Sempre in un’ottica di maggiore efficienza, lo scorso anno Tacchificio Monti ha deciso di introdurre le lavagne interattive Ricoh riuscendo così a ottimizzare la comunicazione tra il proprio reparto di progettazione e gli stilisti che lavorano presso i suoi clienti. Prima dell’introduzione di queste soluzioni, gli stilisti dovevano necessariamente recarsi presso le modellerie di Tacchificio Monti per poter lavorare sui prototipi dei componenti. Ora, invece, possono interagire con i progettisti dell’azienda bolognese anche da remoto. Gli stilisti, infatti, visualizzano sul proprio pc lo schermo della lavagna con il progetto e possono suggerire modifiche e interventi in modo semplice e rapido, come se si trovassero fianco a fianco con i progettisti. Per una comunicazione ancora più efficace, le lavagne possono essere utilizzare con un sistema di videoconferenza.
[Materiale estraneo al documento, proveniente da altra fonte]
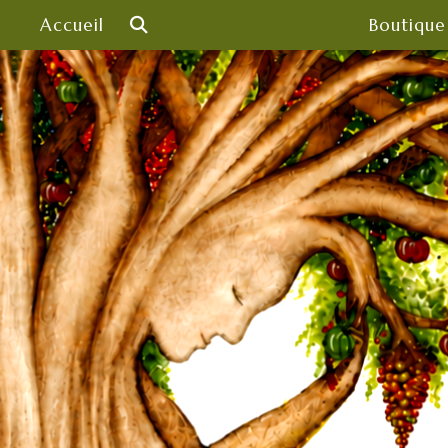
Skip
Accueil
Boutique
to
content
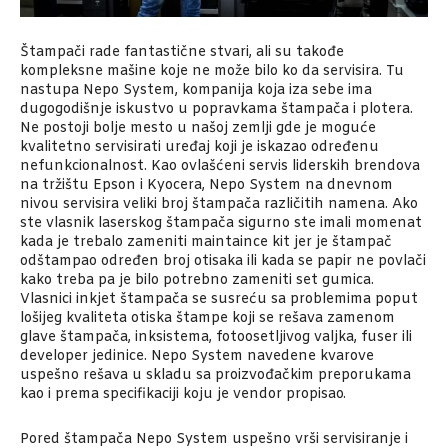
Štampači rade fantastične stvari, ali su takođe
kompleksne mašine koje ne može bilo ko da servisira. Tu
nastupa Nepo System, kompanija koja iza sebe ima
dugogodišnje iskustvo u popravkama štampača i plotera.
Ne postoji bolje mesto u našoj zemlji gde je moguće
kvalitetno servisirati uređaj koji je iskazao određenu
nefunkcionalnost. Kao ovlašćeni servis liderskih brendova
na tržištu Epson i Kyocera, Nepo System na dnevnom
nivou servisira veliki broj štampača različitih namena. Ako
ste vlasnik laserskog štampača sigurno ste imali momenat
kada je trebalo zameniti maintaince kit jer je štampač
odštampao određen broj otisaka ili kada se papir ne povlači
kako treba pa je bilo potrebno zameniti set gumica.
Vlasnici inkjet štampača se susreću sa problemima poput
lošijeg kvaliteta otiska štampe koji se rešava zamenom
glave štampača, inksistema, fotoosetljivog valjka, fuser ili
developer jedinice. Nepo System navedene kvarove
uspešno rešava u skladu sa proizvođačkim preporukama
kao i prema specifikaciji koju je vendor propisao.
Pored štampača Nepo System uspešno vrši servisiranje i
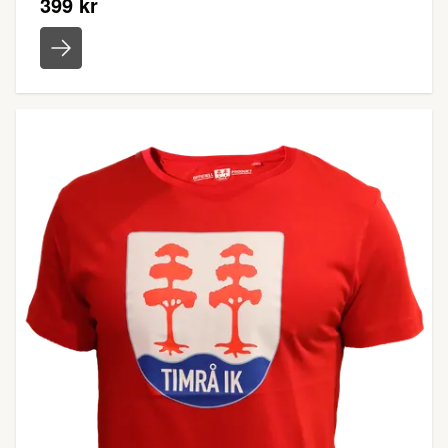
399 kr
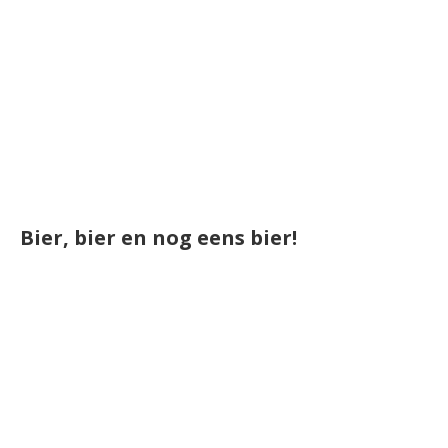
Bier, bier en nog eens bier!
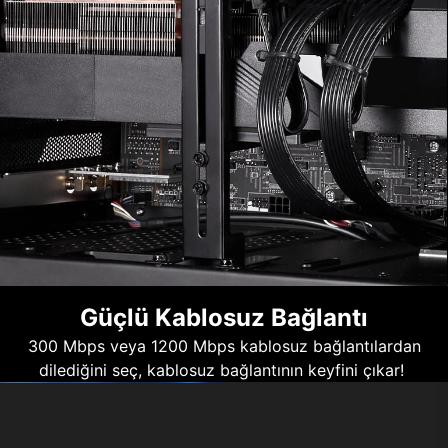
Güçlü Kablosuz Bağlantı
300 Mbps veya 1200 Mbps kablosuz bağlantılardan
dilediğini seç, kablosuz bağlantının keyfini çıkar!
Nuovi modi di lavorare per fronteggiare le emergenze

Daniele Belloni commenta: “L’implementazione di questi sistemi per la collaborazione a distanza è avvenuta lo scorso anno partendo da un’idea di Federico Morini, ICT manager di Tacchificio Monti. Possiamo dire che è stata davvero una scelta vincente: quando è scoppiata l’emergenza Covid-19, noi eravamo già pronti con modalità operative che ci hanno consentito di proseguire il nostro business e che ora sono diventate parte integrante della nuova normalità. Progetti di questo tipo non possono essere improvvisati, sarebbe stato impensabile iniziare dall’oggi al domani. Occorre testare le soluzioni e capire come integrarle nei processi; se fossimo stati costretti ad avviare il progetto durante l’emergenza avremmo incontrato senza dubbio difficoltà”.

Un progetto sartoriale

“Le tecnologie Ricoh – sottolinea Daniele Belloni – non sono un punto di arrivo, ma rappresentano una piattaforma su cui costruire un’innovazione su misura e in continuo divenire. Le lavagne interattive non sono qualcosa di a sé stante, ma si integrano con le nostre applicazioni e il nostro modo di lavorare. Il reparto IT ha lavorato per diversi mesi per comprendere tutte le potenzialità di queste soluzioni. Non bisogna mai porsi limiti, ma sperimentare le tecnologie a 360° affinché riescano a supportare al meglio il business. Solo per fare un esempio: abbiamo sviluppato un plug-in grazie al quale le soluzioni Ricoh si interfacciano direttamente con il nostro software di progettazione per cui possiamo utilizzarlo direttamente sulle lavagne e interagire con gli stilisti in modo rapido. Ricoh è per noi un partner con cui ci confrontiamo costantemente per trovare nuove soluzioni che migliorano le nostre attività quotidiane e che ci consentano di rimanere operativi anche in situazioni inattese come quella che stiamo vivendo”.